Diagnosis of a medical condition that can be cured is not so bad. A diagnosis of a developmental condition like autism, however, is not as easy to deal with because there is no immediate cure and solution!

First, however, let us define autism. Autism is a neurodevelopmental condition that affects language development and communication, social skills and behavior. In other words, autism makes a person stand out as different and antisocial, and most times, weird!

For a parent who has loads of hopes and dreams for his or her child, a diagnosis is like a death sentence. All the grand plans for the child’s future disappear in an instant. Everything has to be planned again from scratch.

Let us now look beyond the diagnosis. Once you have the news, what should, or more importantly, should you NOT do? What are the things you should not dream of doing if you intend to get through this challenging phase of life?

Panic

Autism is a challenge, yes, but not the end of the world. Don’t panic when you get a diagnosis. Instead, take time to find out about the condition from the internet, online and physical support groups, and even from educators around you. A child with autism always has something special in them that they have to offer the world, something that you will not see if you get all panicky. Take a step back and take your time to understand what this condition means for you and your family, and let them know that though things will change, you will all get through it.

Try to fix your child

Every parent wants their child to get well when diagnosed with an illness, right? It’s the same for many autism parents. They want to see the condition disappear so that their kids are normal again. Well, even with the most intensive of interventions, an autistic child will always remain autistic. What you need to do, therefore, is to help your child learn to cope with the world around him or her, i.e. become independent. Once the child is independent and able to meet the world on their terms, the world will adjust!

Isolate yourself

Okay – we get it. Your child is different and behaves differently from all other kids, and sometimes when you go out, things get crazy. Well, the worst thing you can do is hide away from the world and hope that everything in your cocoon will work out just fine. The opposite is, however, true, because autism is very draining, especially for the caregiver.
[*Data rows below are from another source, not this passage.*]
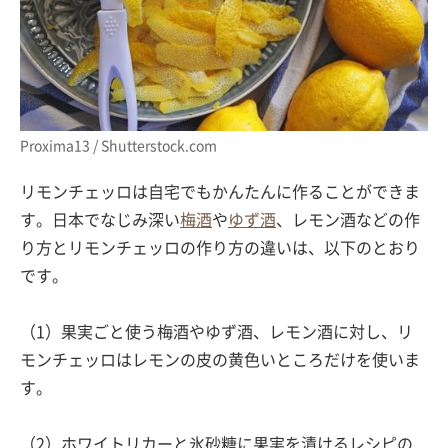
Proxima13 / Shutterstock.com
リモンチェッロは自宅でもかんたんに作ることができま
す。日本でなじみ深い
梅酒
や
ゆず酒
、レモン酒などの作
り方とリモンチェッロの作り方の違いは、以下のとおり
です。
（1）果実ごと使う梅酒やゆず酒、レモン酒に対し、リ
モンチェッロはレモンの皮の黄色いところだけを使いま
す。
（2）ホワイトリカーと氷砂糖に果実を漬けるレシピの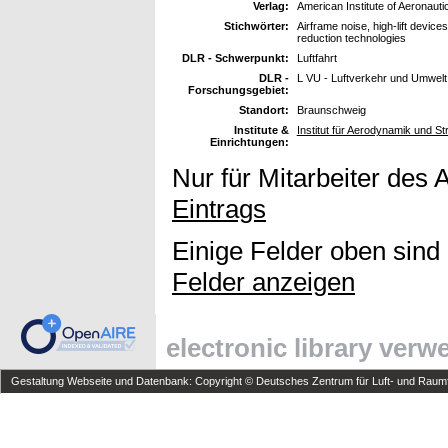
Verlag:
American Institute of Aeronauti
Stichwörter:
Airframe noise, high-lift devic
reduction technologies
DLR - Schwerpunkt:
Luftfahrt
DLR -
L VU - Luftverkehr und Umwelt
Forschungsgebiet:
Standort:
Braunschweig
Institute &
Institut für Aerodynamik und S
Einrichtungen:
Nur für Mitarbeiter des 
Eintrags
Einige Felder oben sind
Felder anzeigen
electronic library ver
Gestaltung Webseite und Datenbank: Copyright © Deutsches Zentrum für Luft- und Raumfa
If you do decide to take care of your child yourself, make sure you get some time out from your little one, just to catch a breather. Catch little breaks during the day so that you do not get burnt out. Walk around the block, to the shops or to the park with your child. Take little trips in the car when you can. Go to church. Go to family functions. Don’t lock your child away – he or she needs to know there is a world out there, and how to deal with it. Also, don’t lock yourself away – you will burn out before you know it. Ask for help, get a babysitter, or take turns taking care of your child with your spouse or a close family member. If you can, take your child to a special or integrated school, or get a home therapist or tutor so you can get on with life.

Try every fad that comes your way

With every new ‘disease’ comes a new cure! The same is true for autism – there are so many cures and interventions being peddled all around the world, targeting desperate parents who want to see their kids get better. Granted, some of these interventions do work. The challenge is, however, how do you know what will work for your child?

Get informed. Read up on every kind of intervention available and get reviews to find out if they really work. Speak to your pediatrician, neurologist, occupational therapist and speech therapist to find out what approaches to autism exist out there, and which ones actually work. Most importantly, don’t rush to get into a certain kind of treatment just because all those around you are jumping into it. What works for another child may not work for yours.

To the newly diagnosed parent – all is not lost. Autism is not the end of your child’s life, but the beginning of an exciting journey of discovering how differently talented minds work, and finding out what specific area your child is gifted in. Don’t give up on your child – you may just be raising the next inventor, musical prodigy, or computer wizard in your home – an opportunity you do not want to pass up on!